最大の障壁は、AIの学習に必要な時間である。さらに、データのプライバシー、コンテンツの正確性、ブランドの声の保護に関する懸念も加わる、とVella氏は付け加える。
Vella氏は一方で、AI導入の勢いが高まっていると見ている。AIを利用する中小企業は、メール、有料ソーシャル、検索マーケティングでより高いパフォーマンスを報告している。「米国でもこのAI導入が加速すると確信している」と同氏は断言する。
中小企業がメールに立ち返る理由
中小企業は、よりコントロールしやすく、成果が明確に見える実績あるチャネルへと回帰しつつある。Vella氏によれば、現在では44%の中小企業がメールを「最も効果的なマーケティングチャネル」と回答しており、これは昨年の23%からほぼ倍増している。
「これは偶然ではない。ソーシャルメディアは重要だが、その効果は予測困難だ」と同氏は指摘する。
一方、メールは中小企業にとって、顧客と直接つながるフィルターのかからない連絡手段を提供してくれる。これは企業が所有するチャネルであり、特に売上の一つ一つが重要な状況においては、即時的なコミュニケーションと顧客関係の維持を可能にする。
「何が効果的なのかが分からないことが最大の不満である今の環境では、メールは彼らが切実に必要とする明確さと成果をもたらしてくれる。『確実に効果があるもの』への回帰なのだ」と同氏は付け加える。
メールを活用した顧客との信頼の構築
Vella氏は、メールマーケティングのよくある失敗を避けることが中小企業の信頼構築の成功の鍵であると指摘する。重要なのは、メールを単なる販売ツールではなく、直接的でパーソナルなコミュニケーション手段として活用することだ。特に新しい技術を導入する際にも、ブランドの「本物の声」を失わないことが重要である。
たとえば、中小企業のほぼ半数がメール作成にAIを活用しているが、Vella氏が指摘するように最大の懸念はブランドの声とズレが生じることである。
「最大の過ちは、自動化によって自社のユニークさを生み出す『人間らしさ』が置き換えられてしまうことである。AIをアイデア出しや着手段階に利用するのはよいが、最終的なメッセージが真に自社の声と合致していることを常に確認すべきである」と彼は述べた。
またVella氏は、顧客を単なる数字のように感じさせることで、信頼を損なう危険性についても中小企業に注意を促す。顧客の要望を推測するのは避けるべきである。

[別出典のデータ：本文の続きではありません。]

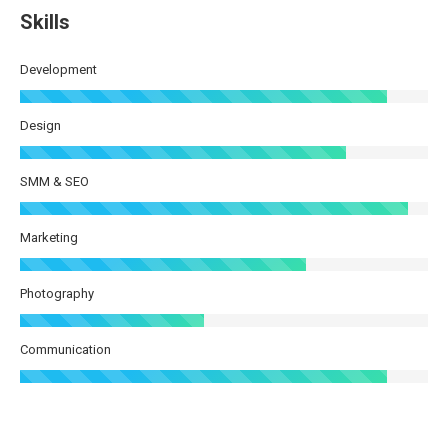
Skills
Development
Design
SMM & SEO
Marketing
Photography
Communication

「重要なのは、顧客の反応に注意を払い、それに合わせてアプローチを改善することだ。そうすることで、自社の取り組みが真に顧客と繋がっていると確信できる」とVella氏は提言する。
中小企業向けマーケティング技術の次なる変革
Vella氏は、Constant Contactの調査から、次なる大きな変革は「新しい技術そのもの」ではなく、中小企業が既に導入しているAIなどのツールの「インテリジェントな統合」にあると指摘する。次世代のテクノロジーは、「何が効果的なのか分からない」という企業が直面する最大の課題に対処しなければならない。
「それは単にコンテンツ作成のスピード向上を手助けするだけでなく、真の明確さと実行可能なインサイトを提供し始める必要がある」とVella氏。「中小企業が今すぐ取るべき最も重要な行動を一つ挙げるとすれば、それは自分たちがコントロールし、測定できることにしっかり集中することだ」。
Vella氏は、Constant Contactのeコマースプラットフォームが提供する直感的なAIツールは、マーケティング戦略の代替ではなく、アシスタントとして機能すると説明する。このツールは、リアルタイムのデータと明確なインサイトを活用して、メールやSNS投稿の下書きの作成を支援する。これはAIの主要な活用例である。
業界アナリストは、中小企業がマーケティングプラットフォームを選択する際に重視するのは、機能の多さよりも、測定可能な成果をもたらす使いやすいツールであることだと指摘する。
出発点として、プラットフォームがなくても、中小企業はAIを活用してメールマーケティングを支援することができる。たとえば、白紙のページを見つめる代わりに、AIにアイデアのブレインストーミングや下書きの作成を依頼できる、と同氏は提案する。
「あなた自身が自分のビジネスの専門家である。だからこそ、そのコンテンツを編集・調整して、自身のブランドの声に合わせることができるのだ」と同氏は語った。
※当記事は米国メディア「E-commerce Times」の10/24公開の記事を翻訳・補足したものです。